We figured out a way to get fence across the drive so we can work the cows carefully around the fruit trees. The grass is pretty good over there, and we need all the grass we can get. I sure hope the pasture improves quickly.

I harvested the pumpkins. It's early, but we needed them out of the way for the cow to graze. I'm not sure how well they'll store when picked this early, but we'll let them cure at least a month and then decide whether to store them whole or puree and dry them.

We killed two chickens. We actually killed two two weeks ago. Then, it was because I am sick to death of them pecking eggs. We had seven older hens, but they were pecking one or two eggs every day. Also, one of them layed an egg with a soft part that cracked if it got stepped on. I think once that one was open, the hens got the idea to open a few more. I finally caught one in the act two weeks ago, so we killed her and the one I thought was responsible for the soft-tipped egg. Since then, we have had one or two pecked eggs total and no more soft eggs. Those ladies were getting a bit aged, so they went into pot pie. The two we killed today were meat birds (read: heavier) and we fried them. Yum! Company joined us for dinner.

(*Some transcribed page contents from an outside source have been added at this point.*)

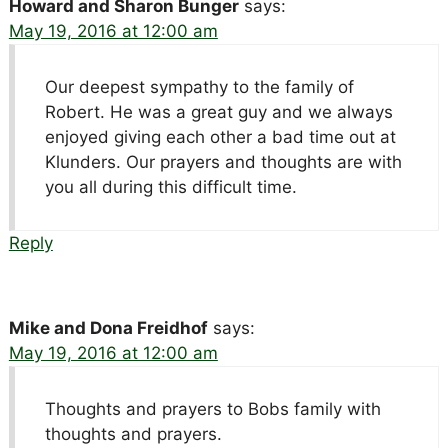
Howard and Sharon Bunger
says:
May 19, 2016 at 12:00 am
Our deepest sympathy to the family of
Robert. He was a great guy and we always
enjoyed giving each other a bad time out at
Klunders. Our prayers and thoughts are with
you all during this difficult time.
Reply
Mike and Dona Freidhof
says:
May 19, 2016 at 12:00 am
Thoughts and prayers to Bobs family with
thoughts and prayers.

We had a burn pile this morning from the bits of wood we hauled out of the barn. That's always fun.

We ate dinner last night at Parker Pie. If you ever come visit, we'll at least drive out there. It must be one of the prettiest drives I know of. It is not startlingly pretty; it's all soft edges and wide views and mountains in the distance. There are long shadows and small lakes and not very many people. Usually, when we go there, we run into at least a couple of people we know, but lastnight, we did not see anyone. There were some out-of-staters complaining about the atmosphere. But the atmosphere is what makes it feel so Vermont to me. It's this pizza place attached to a convenience store. We even get our sodas at the store so that we can have the cane sugar, no dye kind. Then, there's this patched screen door and not many tables and grass and another couple of tables outside. It is, notably, fly season in Vermont. That means millions of flies and they all want in the house or building so that they can fly around your head and land on your legs. It's part of the charm. I guess they don't have flies in Massachusetts.

And that's what we did this weekend. Not bad- but not much to show for it.

Thursday, September 2, 2010

How Did the "Plan" Work Out?

I started this growing season with many great theories and not much experience. For once, these theories still look pretty good after a little experience to try them out.

The sheet mulching worked well. I did have to weed some, but it did not take me hours and hours. As we begin to harvest and clear out the plants that have gone by, I can see how grass has crept in places. It's been a small matter to pull it out and plant my oat cover crop. On the other hand, our root crops did not like the sheet mulch much. There are places where the soil acted completely different from other places, and I cannot explain why. So, for now, I'll put in the cover crop and continue to sheet mulch the places that I just could not get to last year.

What I'm doing is this- The feed sacks are paper, and we get a couple of small newspapers weekly and we get a box now and then, and as these things are ready for the trash, I instead put them in the garden. I'm throwing the straw from our straw bale brooder on top of this.

One thing that was definitely a bad idea was putting the litter from the brooders straight into the garden paths. Maggots grew in that so fast and it smelled so horrible. Interestingly, just a sprinkle of compost over this bad idea made decomposition get going faster than the maggots and the problem was solved.

Another bad idea was working blood and bone meal into the bed I was planting onions in. I think we'll harvest about ten onions because the dogs really wanted to dig in that earth.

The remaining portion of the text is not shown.